What exactly is your goal? Is the tax write off what you're after? Why not just rent space to your LLC as an office? This way you have income coming in from rents paid by your LLC to you. You can then deduct the expenses (% of usage) through your LLC. Kitchen (break room), hallways (common areas), etc.

It would be different if the property was owned by your business and do a sales-leaseback to generate capital.

You need to consult with a CPA regarding this.

My goal was to legally expense the expenses of my primary residence. I calculated my primary just like I calculate a rental so I know how much it's costing me out of pocket per month and last week I was thinking that it would be nice if I could set it up so that the house is owned by a company and I rent from the company so all the expenses related to owing the home are tax deductible except for the renters insurance I would carry for the contents.

I also thought it might improve asset protection a bit.

-Michael

Some friends are computer contractors who started their own (1 employee/1 owner) contracting companies. They setup their companies to provide cars to all of their employees. My understanding is that is legal if your INC company has HR benefits that are available to all employees. Of course your company would only have one or two (spouse or adult child) employees.

If they did it with their cars, why can't your company provide a housing allowance to all employees to "offset local living expenses".

Originally posted by "dafly":
My goal was to legally expense the expenses of my primary residence.

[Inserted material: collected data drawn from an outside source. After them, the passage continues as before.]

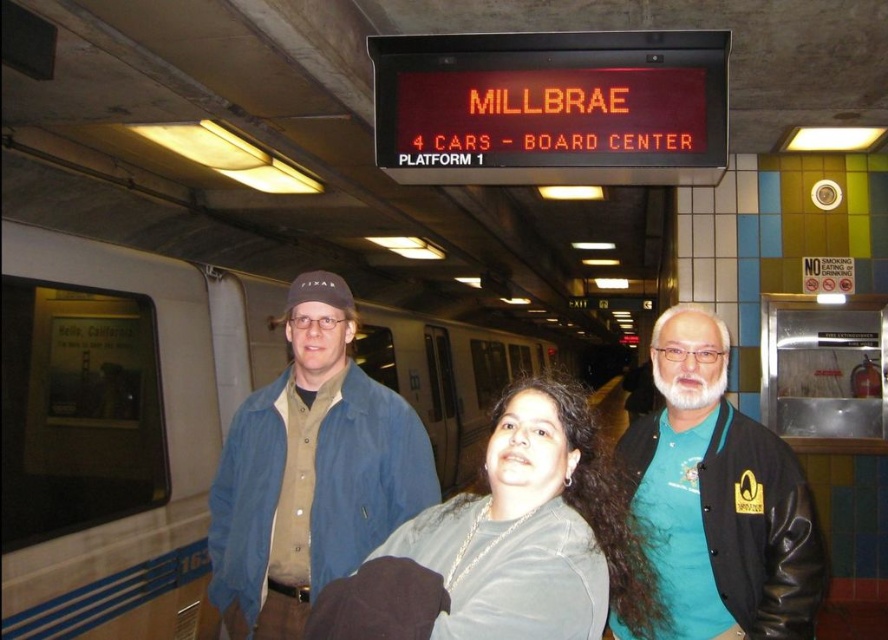 Question: Is denim jacket at center above gray matte shirt at center?

Choices:
 (A) yes
 (B) no

Answer: (B)

Question: Considering the real-world distances, which object is closest to the gray matte shirt at center?

Choices:
 (A) denim jacket at center
 (B) black leather jacket at right

Answer: (B)

Question: Which point is closer to the camera?

Choices:
 (A) (667, 534)
 (B) (492, 512)
 (C) (392, 326)
 (D) (300, 561)

Answer: (B)

Question: Which point is closer to the camera?

Choices:
 (A) (592, 442)
 (B) (643, 492)

Answer: (A)

Question: Is the position of denim jacket at center less distant than that of black leather jacket at right?

Choices:
 (A) no
 (B) yes

Answer: (A)

Question: Is silver metallic train at center smaller than black leather jacket at right?

Choices:
 (A) yes
 (B) no

Answer: (B) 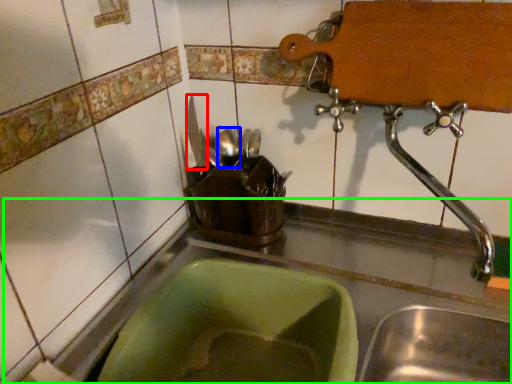 Question: Which is nearer to the tableware (highlighted by a red box)? tableware (highlighted by a blue box) or counter top (highlighted by a green box).

Choices:
 (A) tableware
 (B) counter top

Answer: (A) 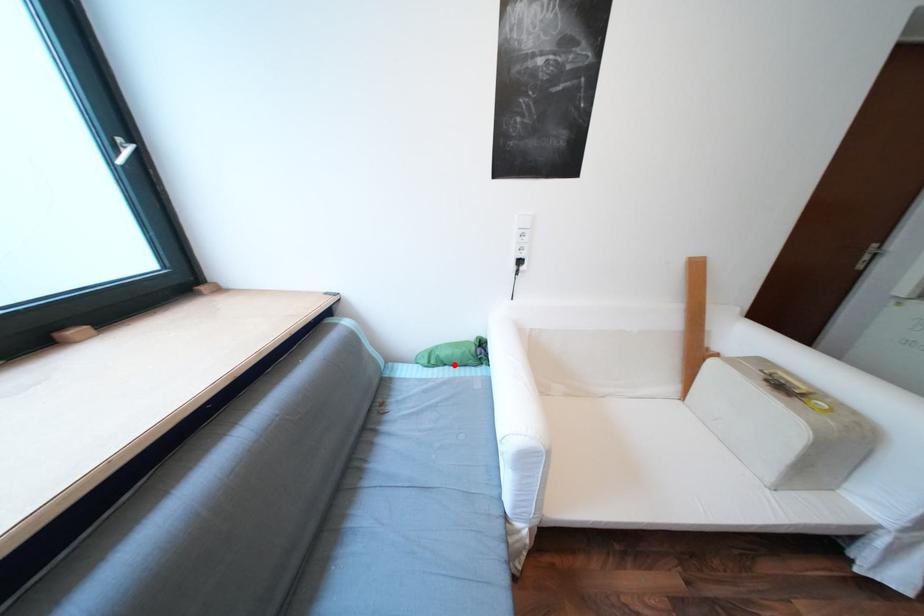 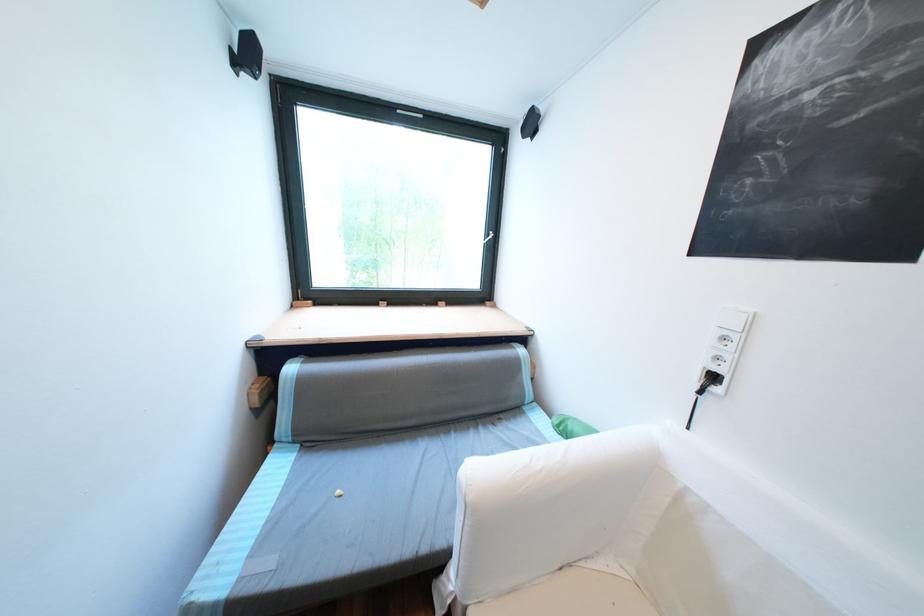 Question: I am providing you with two images of the same scene from different viewpoints. Image1 has a red point marked. In image2, the corresponding 3D location appears at what relative position? Reply with the corresponding letter.

Choices:
 (A) Closer
 (B) Farther

Answer: (A) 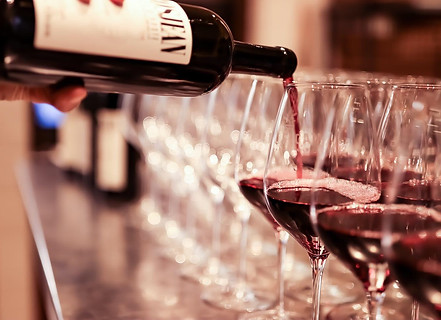 Locate an element on the screen. wine bottles is located at coordinates (112, 140), (90, 141), (70, 144), (83, 31). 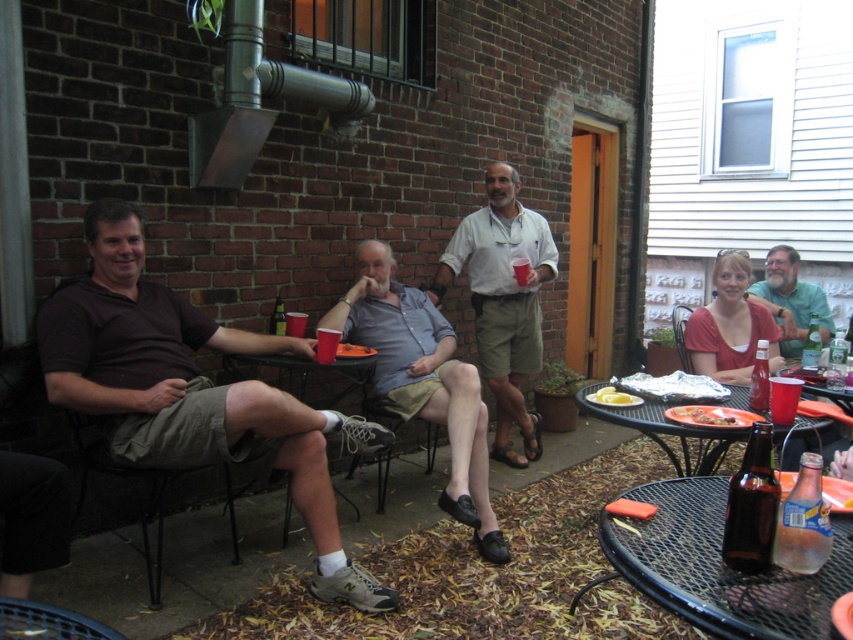 Between brown glass bottle at lower right and metallic silver tray at lower right, which one is positioned higher?

brown glass bottle at lower right is higher up.

Identify the location of brown glass bottle at lower right. (751, 506).

Who is more forward, (747, 561) or (822, 429)?

Point (747, 561) is in front.

At what (x,y) coordinates should I click in order to perform the action: click on brown glass bottle at lower right. Please return your answer as a coordinate pair (x, y). The width and height of the screenshot is (853, 640). Looking at the image, I should click on (751, 506).

Is brown fabric chair at lower left bigger than orange plastic plate at lower right?

Incorrect, brown fabric chair at lower left is not larger than orange plastic plate at lower right.

Is brown fabric chair at lower left behind orange plastic plate at lower right?

Yes, it is.

At what (x,y) coordinates should I click in order to perform the action: click on brown fabric chair at lower left. Please return your answer as a coordinate pair (x, y). Image resolution: width=853 pixels, height=640 pixels. Looking at the image, I should click on (131, 486).

Does green matte shirt at upper right have a greater height compared to red plastic cup at center?

Yes, green matte shirt at upper right is taller than red plastic cup at center.

Is green matte shirt at upper right shorter than red plastic cup at center?

Incorrect, green matte shirt at upper right's height does not fall short of red plastic cup at center's.

Describe the element at coordinates (791, 300) in the screenshot. This screenshot has width=853, height=640. I see `green matte shirt at upper right` at that location.

The width and height of the screenshot is (853, 640). What are the coordinates of `green matte shirt at upper right` in the screenshot? It's located at (791, 300). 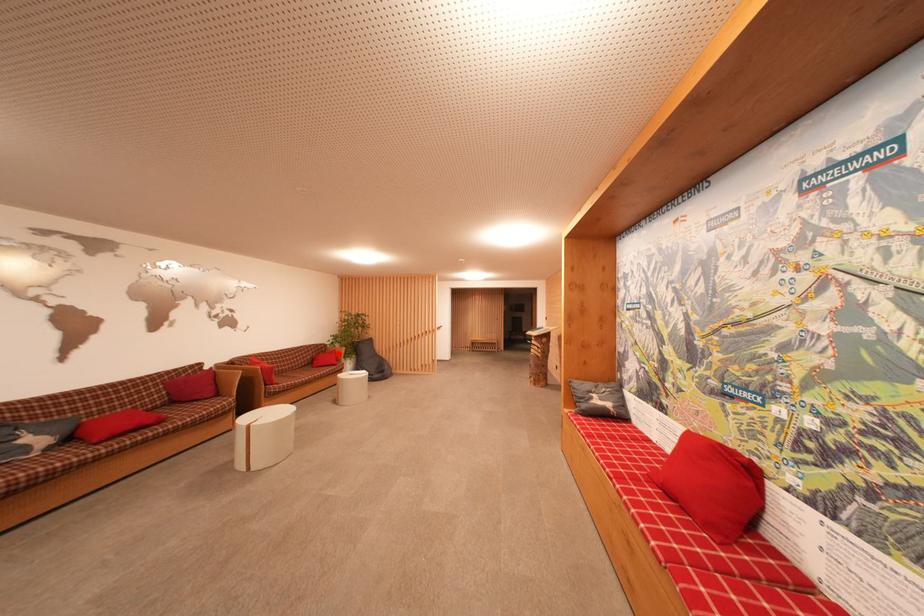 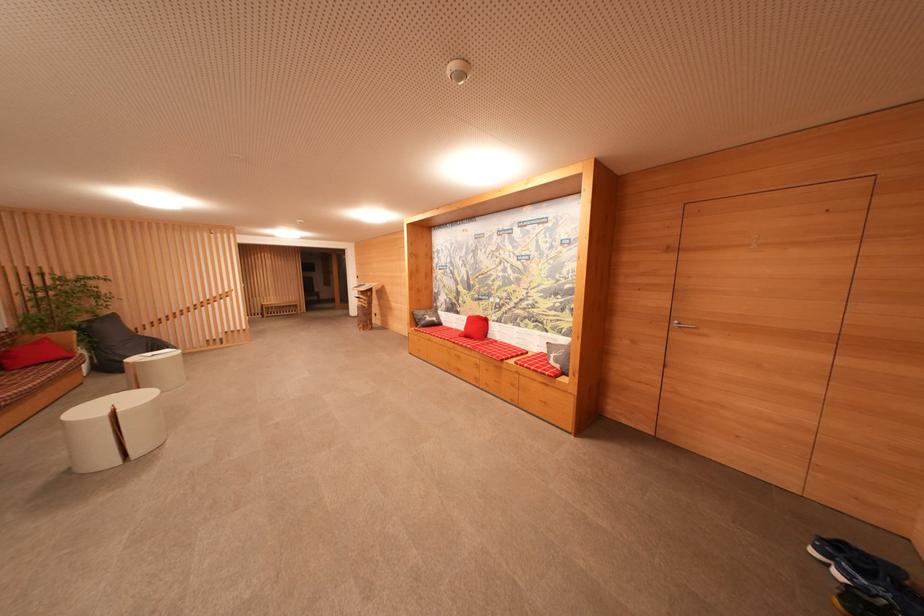 Locate, in the second image, the point that corresponds to the highlighted location in the first image.

(50, 342) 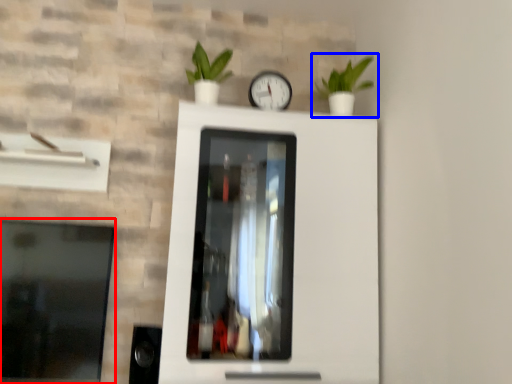 Question: Which object is further to the camera taking this photo, window (highlighted by a red box) or houseplant (highlighted by a blue box)?

Choices:
 (A) window
 (B) houseplant

Answer: (B) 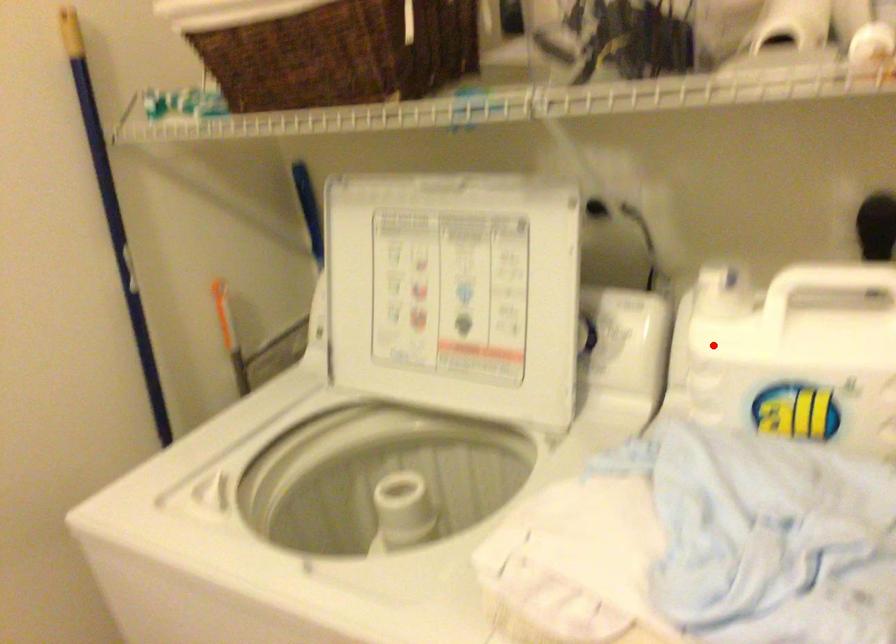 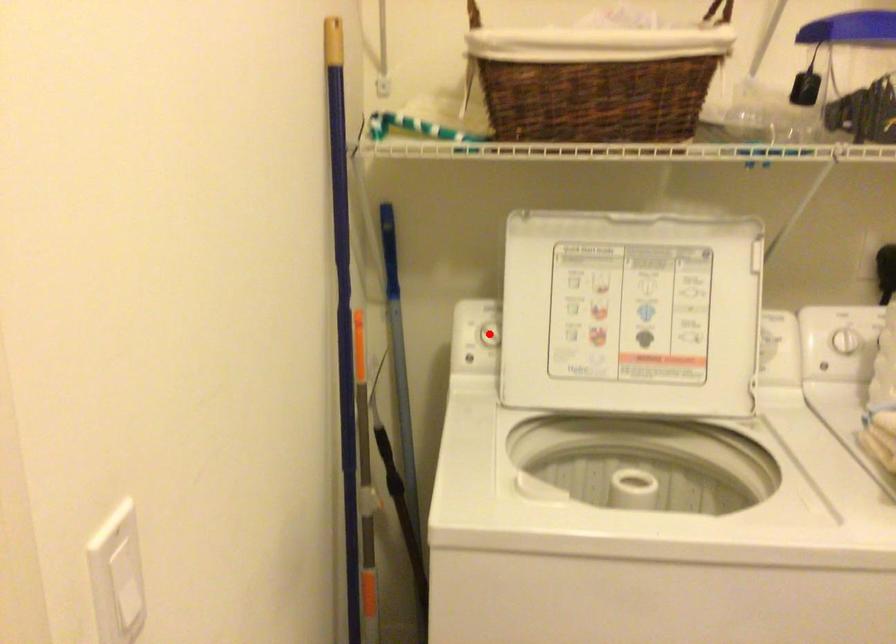 I am providing you with two images of the same scene from different viewpoints. A red point is marked on the first image and another point is marked on the second image. Are the points marked in image1 and image2 representing the same 3D position?

No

The tradeoff is that you are giving up your capital gains exclusion on a primary residence when you sell. If you wind up with a large gain you may regret using this tactic.

8)

Just when you're ready to put it on the market, buy the home from the LLC. That way, you would be selling your primary residence and can take the tax exclusion.

Best of both worlds.

Originally posted by "TheBank":
Just when you're ready to put it on the market, buy the home from the LLC. That way, you would be selling your primary residence and can take the tax exclusion.

Best of both worlds.

One problem with that the house must have been your primary residence for 2 of the last 5 years. You will also have recapture on any depreciation that you claimed. If the IRS initiates an audit and found that the transfer was done to avoid taxes in a fraudulent manner you are in for a world of trouble.

8)

Totally agree, Richard. The moment we try to work around the legal system for tax or otherwise, we're open to slightly unethical processes and accept the risk/reward ratio.

There's nothing illegal about it it's just that you have to weigh the pros and the cons, and Richard pointed out a con that for me out weighs the pros.

Just when you're ready to put it on the market, buy the home from the LLC. That way, you would be selling your primary residence and can take the tax exclusion.

Best of both worlds.

Moving a house into an LLC isn't that hard, moving it out however is a little different and what you are talking about would be borderline illegal. It's also not the brightest move in the book because an 1031 would do it legally.